Is it normal to make a separate folder in Controllers for each role and almost duplicate all controllers, slightly modifying them?

No. Even if we discard all other "buts", imagine what it will cost you to introduce a new role into the system?! This will be a complete ahtung!

It also turns out that routes are duplicated ... and views.

Especially.

There is just an idea that I duplicate a lot of code, is this normal?

No, not normal. To be honest, I don't understand how you could learn Laravel while ignoring one of the fundamental principles of DRY development .

For roles and permissions I use "laravel spatie permission".

To be honest, I don’t know what it is, but if the current module for servicing rights / privileges / roles / access control (etc.) - something does not suit you or makes (?) You violate the fundamental principles of development - you just need to find another more suitable for your specific needs.

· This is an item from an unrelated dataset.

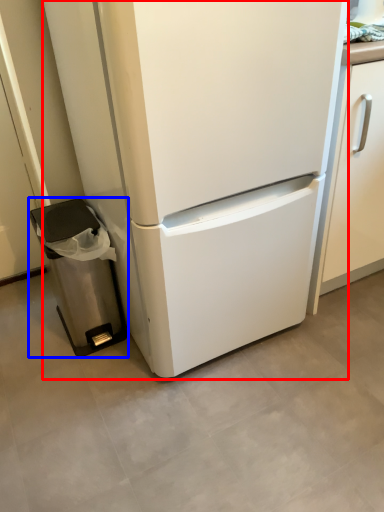 Question: Which point is closer to the camera, refrigerator (highlighted by a red box) or trash bin/can (highlighted by a blue box)?

Choices:
 (A) refrigerator
 (B) trash bin/can

Answer: (A)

Duplicate code is not normal. An attempt to refactor duplicate code, when ideas can change on the go, and fix in 10 files, will convince you of this. Regarding the access check in Laravel, everything has been invented for a long time. Add to this the relationships between the tables roles, perms and users (many-to-many), add roles and permissions to the table and can be used without modules. And even here, checks should be made not by roles, but by access (perms table). Roles may have overlapping access. Ready-made descriptions of how to do it exactly on the Internet are full. It's elementary there. You can also add an active boolean to user_role so that you can quickly deactivate a user role (a user can have multiple roles) with history preserved for instant recovery. This can be used when moderating users with a minimum of code and without logging (you get inactive user roles and make active true)

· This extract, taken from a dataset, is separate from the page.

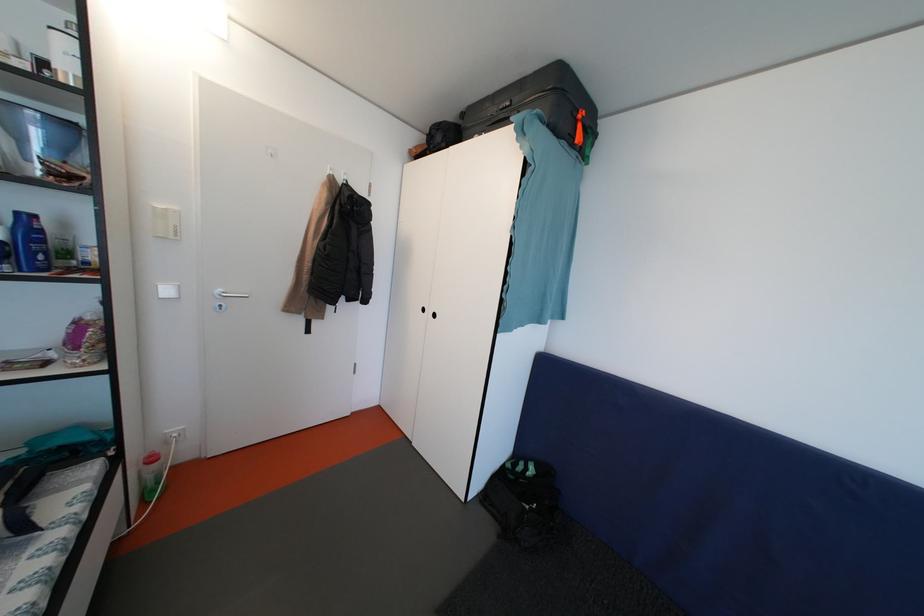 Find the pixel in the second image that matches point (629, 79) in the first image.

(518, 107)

You need to understand the principle of using roles and permissions. Perhaps this article will help you:
Laravel 5. Hierarchical RBAC for the smallest

I have done so myself. Arranged views and controllers in different directories.
Only I actually have 2 independent applications, admin and user.
Those. not roles, but applications divided. Perhaps not your case.

It is normal if there is a significant difference between the portals. More than normal. But it's best if the separation is only on the frontend, with shared components where necessary, and on the backend - normally designed Rest, without separation into roles in urls.